Stored Procedures and Function Tuning

Stored Procedures and Function Tuning :
Exploit the Power of SQL and PL/SQL
All of the SQL tuning and PL/SQL tuning tips and techniques detailed in this knowledge base apply directly to database procedures.

Increase the Size of the Shared Pool
All executing stored procedures are resident (in parsed pcode form) in the shared buffer pool. Once a procedure has finished executing, it is eligible to be swapped out of memory. Increasing the size of the shared pool will also increase the likelihood of a common stored procedure remaining in memory from one execution to the next. Monitor the shared buffer pool and increase it (physical memory permitting) if you think that it is not retaining commonly used SQL and PL/SQL code segments long enough.

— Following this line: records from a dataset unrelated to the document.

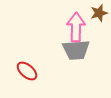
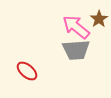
brown star: moved 6 px down; rotated 18 degrees counterclockwise
pink arrow: rotated 52 degrees counterclockwise
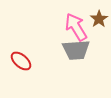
pink arrow: rotated 20 degrees clockwise
red ellipse: moved 6 px left, 10 px up
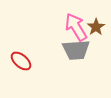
brown star: moved 3 px left, 8 px down
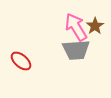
brown star: moved 1 px left, 1 px up
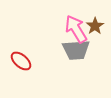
pink arrow: moved 2 px down
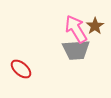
red ellipse: moved 8 px down
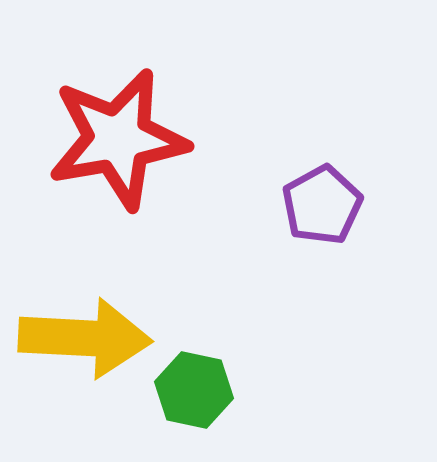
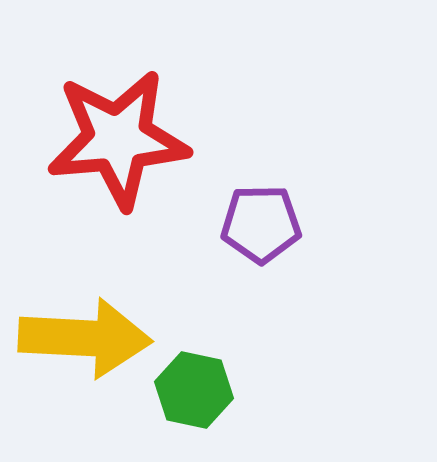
red star: rotated 5 degrees clockwise
purple pentagon: moved 61 px left, 19 px down; rotated 28 degrees clockwise
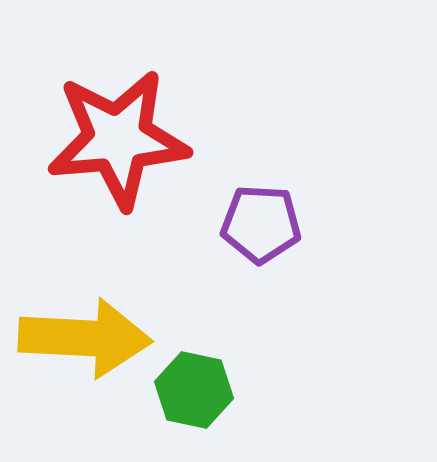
purple pentagon: rotated 4 degrees clockwise
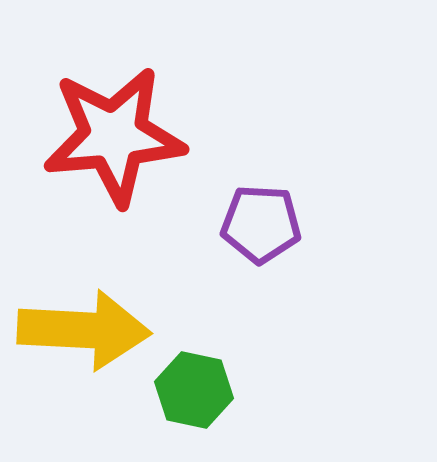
red star: moved 4 px left, 3 px up
yellow arrow: moved 1 px left, 8 px up
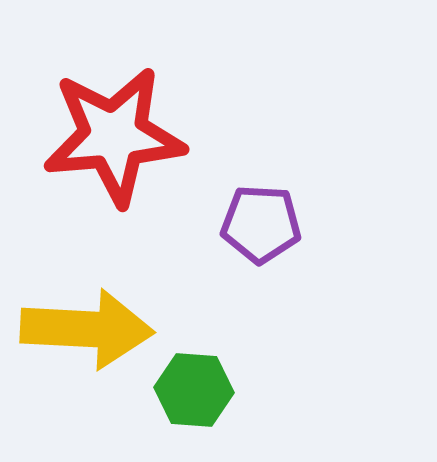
yellow arrow: moved 3 px right, 1 px up
green hexagon: rotated 8 degrees counterclockwise
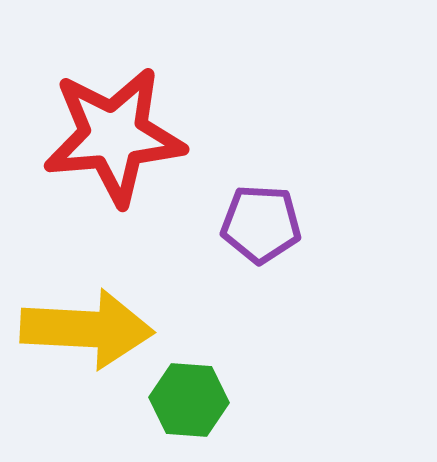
green hexagon: moved 5 px left, 10 px down
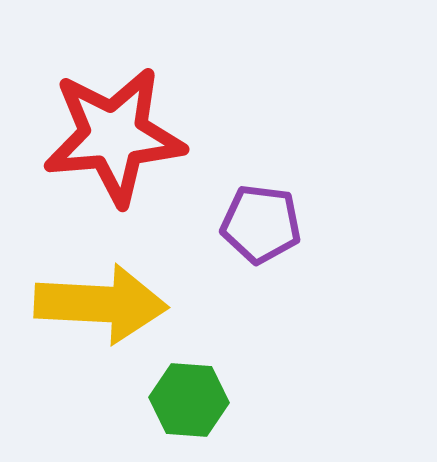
purple pentagon: rotated 4 degrees clockwise
yellow arrow: moved 14 px right, 25 px up
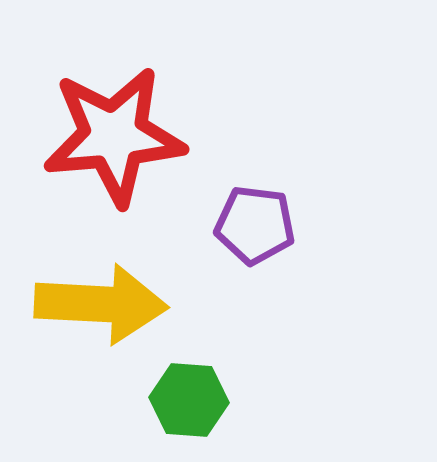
purple pentagon: moved 6 px left, 1 px down
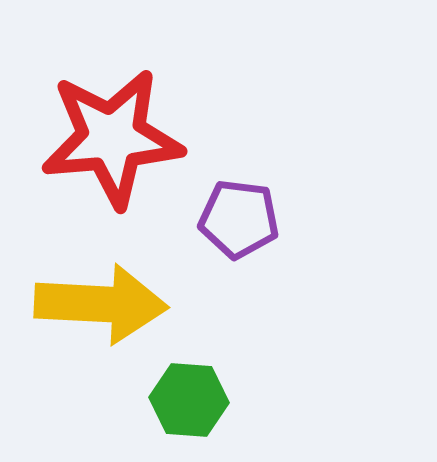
red star: moved 2 px left, 2 px down
purple pentagon: moved 16 px left, 6 px up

Group Like Procedures into a Stored Package
It is often a good idea to group common procedures into a single package procedure. This is most appropriate when you have a number of procedures that are always referenced together or that physically call each other. Rather than having to call each procedure into memory as required, a common set of procedures is loaded into memory on the initial reference of any procedure within that group (package).

Pinning Procedures into Memory

Once a stored procedure has been loaded into the shared buffer pool, it can be "pinned" into the buffer pool via a special Oracle database package procedure. Pinning large, frequently accessed procedures into memory can be very beneficial. Pinned procedures can never be swapped out of memory until the database is shut down or until they are explicitly unpinned. (Note that flushing the shared pool will not release a pinned object.)

sqlplus> execute dbms_shared_pool.keep  ('scott.Chk_Value_Prc');
       execute dbms_shared_pool.unkeep('scott.Chk_Value_Prc');

Be careful not to pin too many of your application procedures and functions into memory, or you will use up all available shared buffer space and the performance of the remainder of the application will suffer.